Random sample

If \(\{x_1, x_2, \dots, x_n\}\) is a random sample from a distribution with probability function \(p(x\;|\;\theta)\), then

\[ L(\theta \;|\;x_1, x_2, \dots, x_n) = \prod_{i=1}^n p(x_i \;|\; \theta) \]

so the log-likelihood can be written as

\[ \ell(\theta) = \sum_{i=1}^n \log\left(p(x_i \;|\; \theta)\right) \]

In the next two examples, maximum likelihood estimates must be found from random samples.
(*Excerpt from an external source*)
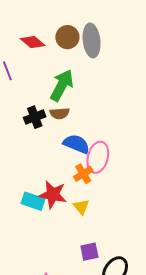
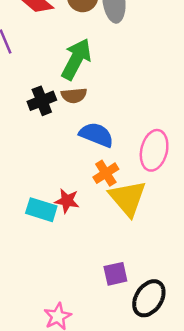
pink ellipse: (98, 157) -> (154, 150), moved
red star: (53, 195) -> (67, 201), size x0.7
yellow triangle: (81, 207) -> (128, 198), moved, size x1.8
Question: Sex ratio of Siberian tigers

The probability of a newborn tiger being male is an unknown parameter, \(\pi\). A researcher recorded the number of males in a sample of \(n = 207\) litters, and these values are summarised in the following frequency table.

Number of males 0 1 2 3
Frequency 33 66 80 28

If it is assumed that the sexes of all tigers in a litter are independently determined, what is the maximum likelihood estimate of \(\pi\)?

(Solved in full version)

In the binomial example (and many others), the maximum likelihood and method of moments estimators are equal. However for some other models, they differ.

Question: Sample from a geometric distribution

If \(\{X_1, X_2, \dots, X_n\}\) is a random sample from a geometric distribution with probability function

\[ p(x) = \pi (1-\pi)^{x-1} \quad \quad \text{for } x = 1, 2, \dots \]
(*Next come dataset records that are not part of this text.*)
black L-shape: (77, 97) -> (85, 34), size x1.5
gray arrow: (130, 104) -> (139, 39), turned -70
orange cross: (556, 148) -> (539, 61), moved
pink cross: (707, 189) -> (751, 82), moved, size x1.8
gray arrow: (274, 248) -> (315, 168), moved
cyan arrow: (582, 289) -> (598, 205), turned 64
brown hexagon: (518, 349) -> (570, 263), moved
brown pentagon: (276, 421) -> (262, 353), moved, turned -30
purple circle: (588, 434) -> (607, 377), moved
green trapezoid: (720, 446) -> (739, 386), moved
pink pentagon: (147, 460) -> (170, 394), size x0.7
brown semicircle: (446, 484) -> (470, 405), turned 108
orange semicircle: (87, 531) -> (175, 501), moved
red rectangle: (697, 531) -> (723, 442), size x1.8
what is the maximum likelihood estimate of \(\pi\)?

(Solved in full version)

The method is now illustrated with a numerical example.

Illustration

Consider a data set {1, 1, 1, 1, 2, 2, 4} which is assumed to be a random sample from a geometric distribution,

\[ X \;\; \sim \; \; \GeomDistn(\pi) \]

The bar chart below shows geometric probabilities when \(\pi = 0.4\). The likelihood is the product of these probabilities for all the data values — i.e. with one term for each cross in the diagram. The log-likelihood is the logarithm of this.
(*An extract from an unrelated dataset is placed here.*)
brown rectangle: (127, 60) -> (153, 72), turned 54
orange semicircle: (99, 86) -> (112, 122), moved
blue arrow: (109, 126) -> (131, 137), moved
Changing \(\pi\) to 0.8 results in the geometric probabilities below. Although the probabilities are higher for the four values that are "1", the probability of getting the value "4" is now very small. As a result, the product of the probabilities is lower than it might be and the likelihood is not maximised.

The value \(\pi = 0.583\) is a compromise that still has fairly high probabilities for the four 1's but has a larger probability of getting a 4 — this is the value that maximises the likelihood.